I have worked for a telephony company where there has been tons of tables, getting data could require many joins. When the performance of reading from these tables was critical then procedures where created that could generate a flat table (i.e. a denormalized table) that would require no joins, calculations etc that reports could point to. These where then used in conjunction with a SQL server agent to run the job at certain intervals (i.e. a weekly view of some stats would run once a week and so on).
Why not use the same approach Wordpress does by having a users table with basic user information that everyone has and then adding a "user_meta" table that can basically be any key, value pair associated with the user id. So if you need to find all the meta information for the user you could just add that to your query. You would also not always have to add the extra query if not needed for things like logging in. The benefit to this approach also leaves your table open to adding new features to your users such as storing their twitter handle or each individual interest. You also won't have to deal with a maze of associated ID's because you have one table that rules all metadata and you will limit it to only one association instead of 50.
Wordpress specifically does this to allow for features to be added via plugins, therefore allowing for your project to be more scalable and will not require a complete database overhaul if you need to add a new feature.
I think this is one of those "it depends" situation. Having multiple tables is cleaner and probably theoretically better. But when you have to join 6-7 tables to get information about a single user, you might start to rethink that approach.
I would say it depends on what the other tables really mean.
Does a user_details contain more then 1 more / users and so on.
What level on normalization is best suited for your needs depends on your demands.

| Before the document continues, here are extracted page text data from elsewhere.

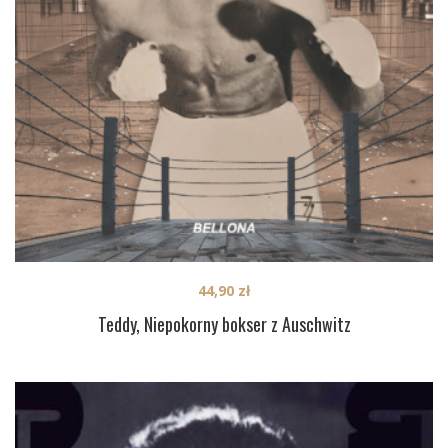
44,90
zł
Teddy, Niepokorny bokser z Auschwitz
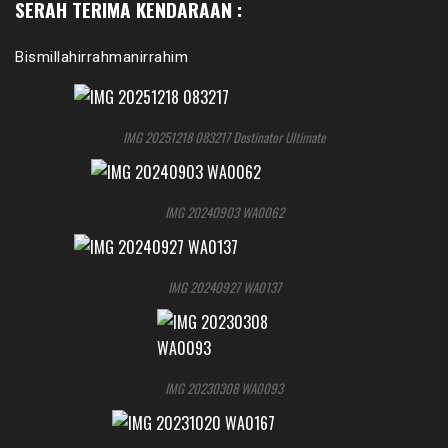
SERAH TERIMA KENDARAAN :
Bismillahirrahmanirrahim
IMG 20251218 083217 Destinator Ultimate
IMG 20240903 WA0062
IMG 20240927 WA0137
IMG 20230308 WA0093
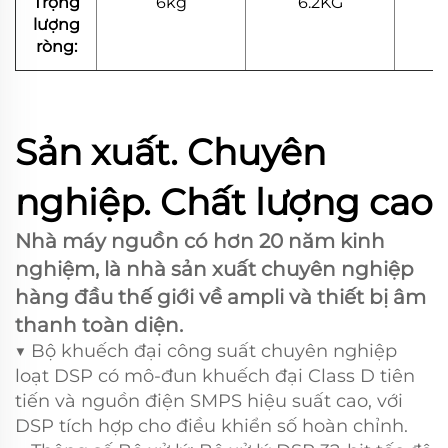
Trọng
6kg
6.2KG
lượng
ròng:
Sản xuất. Chuyên
nghiệp. Chất lượng cao
Nhà máy nguồn có hơn 20 năm kinh
nghiệm, là nhà sản xuất chuyên nghiệp
hàng đầu thế giới về ampli và thiết bị âm
thanh toàn diện.
▼ Bộ khuếch đại công suất chuyên nghiệp
loạt DSP có mô-đun khuếch đại Class D tiên
tiến và nguồn điện SMPS hiệu suất cao, với
DSP tích hợp cho điều khiển số hoàn chỉnh.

If you have one table with good index that would probably be faster. But on the other hand probably more difficult to maintain.

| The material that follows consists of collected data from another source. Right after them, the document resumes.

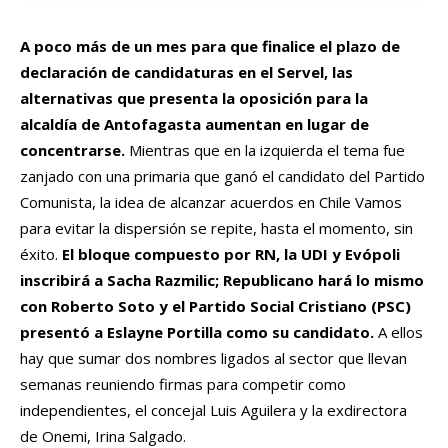
A poco más de un mes para que finalice el plazo de
declaración de candidaturas en el Servel, las
alternativas que presenta la oposición para la
alcaldía de Antofagasta aumentan en lugar de
concentrarse.
Mientras que en la izquierda el tema fue
zanjado con una primaria que ganó el candidato del Partido
Comunista, la idea de alcanzar acuerdos en Chile Vamos
para evitar la dispersión se repite, hasta el momento, sin
éxito.
El bloque compuesto por RN, la UDI y Evópoli
inscribirá a Sacha Razmilic; Republicano hará lo mismo
con Roberto Soto y el Partido Social Cristiano (PSC)
presentó a Eslayne Portilla como su candidato.
A ellos
hay que sumar dos nombres ligados al sector que llevan
semanas reuniendo firmas para competir como
independientes, el concejal Luis Aguilera y la exdirectora
de Onemi, Irina Salgado.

To me it look like you could skip User_Details as it probably is 1 to 1 relation with Users.
But the rest are probably alot of rows per user?
Performance considerations on big tables
"Likes" and "views" (etc) are one of the very few valid cases for 1:1 relationship _for performance. This keeps the very frequent UPDATE ... +1 from interfering with other activity and vice versa.
Bottom line: separate frequent counters in very big and busy tables.
Another possible case is where you have a group of columns that are rarely present. Rather than having a bunch of nulls, have a separate table that is related 1:1, or more aptly phrased "1:rarely". Then use LEFT JOIN only when you need those columns. And use COALESCE() when you need to turn NULL into 0.
Bottom Line: It depends.
Limit search conditions to one table. An INDEX cannot reference columns in different tables, so a WHERE clause that filters on multiple columns might use an index on one table, but then have to work harder to continue the filtering columns in other tables. This issue is especially bad if "ranges" are involved.
Bottom line: Don't move such columns into a separate table.
TEXT and BLOB columns can be bulky, and this can cause performance issues, especially if you unnecessarily say SELECT *. Such columns are stored "off-record" (in InnoDB). This means that the extra cost of fetching them may involve an extra disk hit(s).
Bottom line: InnoDB is already taking care of this performance 'problem'.